Washington, 9 October 1998 (RFE/RL) -- Delegates to the annual International Monetary Fund and World Bank meeting took the opportunity to voice their views on the economic situation in their respective countries:
Kosovo Situation Hurting Bosnian Economy
Bosnia's minister for foreign trade and economic relations, Mirsad Kurtovic, said the situation in Kosovo is having very negative effects on the federation's hopes to rebuild its economy.
In a statement Kurtovic said that the increasingly tense situation in the region is scaring investors away from Bosnia while adding the burden of caring for more than 20,000 refugees.
He said the continued presence of the multinational force inside Bosnia was an important positive factor, reducing the risk for foreign investors.
Still, said Kurtovic, Bosnia's financial situation is grim.

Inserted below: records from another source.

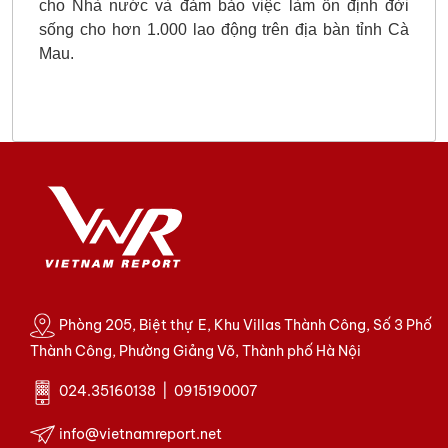
cho Nhà nước và đảm bảo việc làm ổn định đời
sống cho hơn 1.000 lao động trên địa bàn tỉnh Cà
Mau.
Phòng 205, Biệt thự E, Khu Villas Thành Công, Số 3 Phố
Thành Công, Phường Giảng Võ, Thành phố Hà Nội
024.35160138 | 0915190007
info@vietnamreport.net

He reiterated Republika Srpska Finance Minister Novak Kondic's speech earlier this week that the federation cannot continue to pay its already rescheduled debt.

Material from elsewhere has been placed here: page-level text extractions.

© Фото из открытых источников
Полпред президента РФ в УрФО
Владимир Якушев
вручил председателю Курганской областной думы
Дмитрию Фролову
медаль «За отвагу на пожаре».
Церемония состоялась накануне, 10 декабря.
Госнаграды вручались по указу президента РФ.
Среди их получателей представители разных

He said Bosnia wants to resume talks with the Paris Club of official creditors as soon as possible, but that it needs greater understanding because its case is atypical.
Papava Says Crisis Near Thwarted Georgian Reforms
Georgia's minister of economy, Vladimer Papava, said the effects of the Russian financial crisis nearly thwarted Georgia's economic reforms.
Papava said that because Russia remains Georgia's largest foreign trading partner, Georgian export sales to Russia have taken a drastic fall.
Addressing the annual meetings of the IMF and World Bank Wednesday, Papava urged creation of a program of special emergency assistance in both institutions to help countries like Georgia which have been hit, or soon will be, by the Russian crisis.
Despite the difficulties, however, Papava said Tblisi remains firm in its determination to continue democratic and market-oriented transformations.
Minister Says Croatia Has Remarkable Stability
Croatian Finance Minister Borislav Skegro said Croatia has achieved what he calls remarkable economic stability -- with above average growth and inflation held to below four percent.
He told the annual meetings of the IMF and the World Bank yesterday that Croatia is one of the successful cases among the transition economies in emerging Europe.
But he also acknowledged that because of the country's low domestic savings rate, its size, and location, it is not able to attract adequate flows of private capital and is having to depend on official flows such as loans from the international institutions.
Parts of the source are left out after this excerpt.